Problem statement — Quote word for word the lines starting at the line with "sports and immersive wildlife encounters to" and ending at the final line of the entries. Leave out any pictures.

Data records

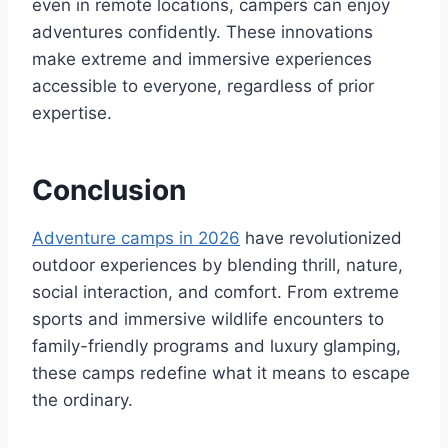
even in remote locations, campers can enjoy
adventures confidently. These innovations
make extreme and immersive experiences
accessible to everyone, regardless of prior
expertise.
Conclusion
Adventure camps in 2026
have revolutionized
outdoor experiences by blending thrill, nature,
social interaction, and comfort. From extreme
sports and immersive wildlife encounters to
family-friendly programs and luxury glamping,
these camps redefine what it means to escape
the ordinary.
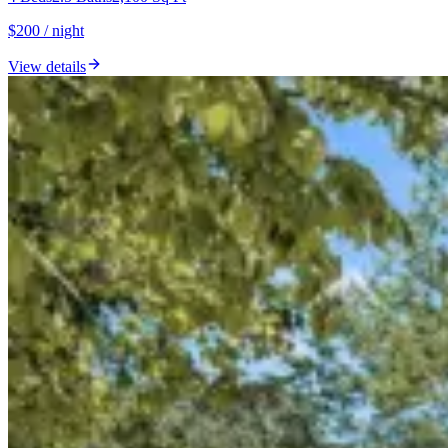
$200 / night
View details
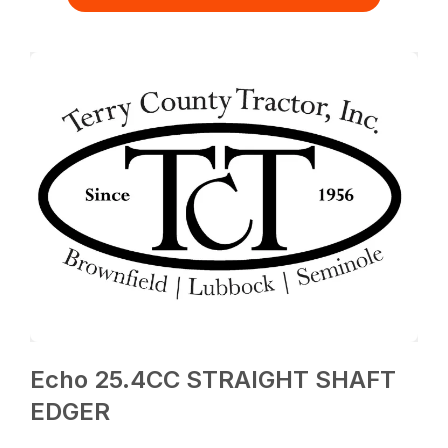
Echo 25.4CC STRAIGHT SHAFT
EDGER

Expected answer —
sports and immersive wildlife encounters to
family-friendly programs and luxury glamping,
these camps redefine what it means to escape
the ordinary.
$200 / night
View details
Echo 25.4CC STRAIGHT SHAFT
EDGER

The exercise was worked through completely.